I am currently writing Unit-Tests for a Facade-like structure in my Project using Java EE 6.
For the Tests I use Junit 4.11, with Eclipse Kepler as IDE.
From what I can see, there seems to be something "wrong" with double brace initialization, but I am not knowledgeable enough to put my finger on why it doesn't work as I think it should.
To get to the point, I am using following Class to make conversions in a centralized place:
package com.example-company.util.converters;
import java.util.HashMap;
import java.util.Map;
import com.example-company.model.Location;
import com.example-company.model.Right;
public final class ModelConverters {
private static final Map<Class<?>, ModelConverter<?, String>> modelConverterBacking = new HashMap<Class<?>, ModelConverter<?, String>>();
static {
modelConverterBacking.put(Right.class, new RightConverter());
modelConverterBacking.put(Location.class, new LocationConverter());
};
public static <T> String convert(final T input)
throws IllegalStateException {
@SuppressWarnings("unchecked")
ModelConverter<T, String> modelConverter = (ModelConverter<T, String>) modelConverterBacking
.get(input.getClass());
if (modelConverter == null) {
throw new IllegalStateException("No mapping found for "
+ input.getClass());
}
return modelConverter.convertToView(input);
}
}
As far as this goes it's mostly playing with generics and a static map. Now I decided I should write a few unit-tests for that. The following class is a little shortened, all test-cases that don't reproduce the problem were removed.
package com.example-company.test.unit.util.converters;
import static org.junit.Assert.assertEquals;
import com.example-company.model.Location;
import com.example-company.util.converters.ModelConverters;
import org.junit.Test;
public class ModelConvertersFacadeTests {
@Test
public void test_MappingForLocationExists() {
final Location stub = new Location() {
{
setLocationName("");
}
};
String actual = ModelConverters.convert(stub);
assertEquals("", actual);
}
}
So far so good, nothing should really happen, at least not what I got now.

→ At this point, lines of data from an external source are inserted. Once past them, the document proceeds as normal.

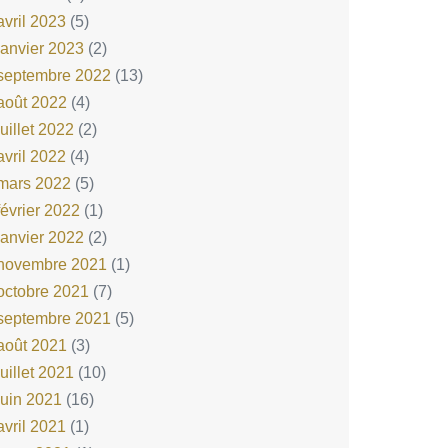
avril 2023
(5)
janvier 2023
(2)
septembre 2022
(13)
août 2022
(4)
juillet 2022
(2)
avril 2022
(4)
mars 2022
(5)
février 2022
(1)
janvier 2022
(2)
novembre 2021
(1)
octobre 2021
(7)
septembre 2021
(5)
août 2021
(3)
juillet 2021
(10)
juin 2021
(16)
avril 2021
(1)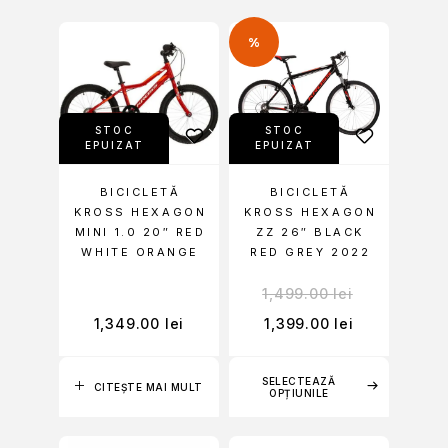
%
STOC
STOC
EPUIZAT
EPUIZAT
BICICLETĂ
BICICLETĂ
KROSS HEXAGON
KROSS HEXAGON
MINI 1.0 20″ RED
ZZ 26″ BLACK
WHITE ORANGE
RED GREY 2022
1,499.00
lei
1,349.00
lei
1,399.00
lei
SELECTEAZĂ
CITEȘTE MAI MULT
OPȚIUNILE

And that is: A fancy IllegalStateException
with the following stacktrace:
java.lang.IllegalStateException: No mapping found for class com.example-company.test.unit.util.converters.ModelConvertersFacadeTests$1
at com.example-company.util.converters.ModelConverters.convert(ModelConverters.java:23)
at com.example-company.test.unit.util.converters.ModelConvertersFacadeTests.test_MappingForLocationExists(ModelConvertersFacadeTests.java:24)

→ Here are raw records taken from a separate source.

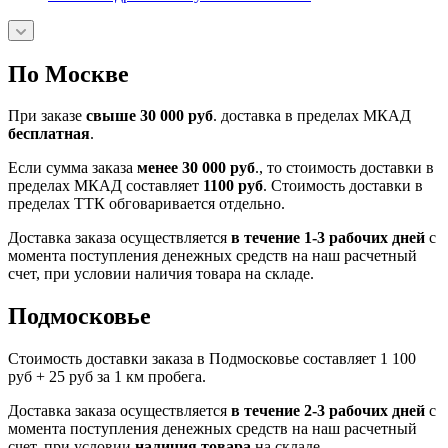
По Москве
При заказе
свыше 30 000 руб
. доставка в пределах МКАД
бесплатная
.
Если сумма заказа
менее 30 000 руб
., то стоимость доставки в
пределах МКАД составляет
1100 руб
. Стоимость доставки в
пределах ТТК обговаривается отдельно.
Доставка заказа осуществляется
в течение 1-3 рабочих дней
с
момента поступления денежных средств на наш расчетный
счет, при условии наличия товара на складе.
Подмосковье
Стоимость доставки заказа в Подмосковье составляет 1 100
руб + 25 руб за 1 км пробега.
Доставка заказа осуществляется
в течение 2-3 рабочих дней
с
момента поступления денежных средств на наш расчетный
счет, при условии
наличия товара
на складе.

at sun.reflect.NativeMethodAccessorImpl.invoke0(Native Method)
at sun.reflect.NativeMethodAccessorImpl.invoke(NativeMethodAccessorImpl.java:39)
at sun.reflect.DelegatingMethodAccessorImpl.invoke(DelegatingMethodAccessorImpl.java:25)
at java.lang.reflect.Method.invoke(Method.java:597)
at org.junit.runners.model.FrameworkMethod$1.runReflectiveCall(FrameworkMethod.java:47)
at org.junit.internal.runners.model.ReflectiveCallable.run(ReflectiveCallable.java:12)
at org.junit.runners.model.FrameworkMethod.invokeExplosively(FrameworkMethod.java:44)
at org.junit.internal.runners.statements.InvokeMethod.evaluate(InvokeMethod.java:17)
at org.junit.runners.ParentRunner.runLeaf(ParentRunner.java:271)
at org.junit.runners.BlockJUnit4ClassRunner.runChild(BlockJUnit4ClassRunner.java:70)
at org.junit.runners.BlockJUnit4ClassRunner.runChild(BlockJUnit4ClassRunner.java:50)
at org.junit.runners.ParentRunner$3.run(ParentRunner.java:238)
at org.junit.runners.ParentRunner$1.schedule(ParentRunner.java:63)
at org.junit.runners.ParentRunner.runChildren(ParentRunner.java:236)
at org.junit.runners.ParentRunner.access$000(ParentRunner.java:53)
at org.junit.runners.ParentRunner$2.evaluate(ParentRunner.java:229)
at org.junit.runners.ParentRunner.run(ParentRunner.java:309)
at org.eclipse.jdt.internal.junit4.runner.JUnit4TestReference.run(JUnit4TestReference.java:50)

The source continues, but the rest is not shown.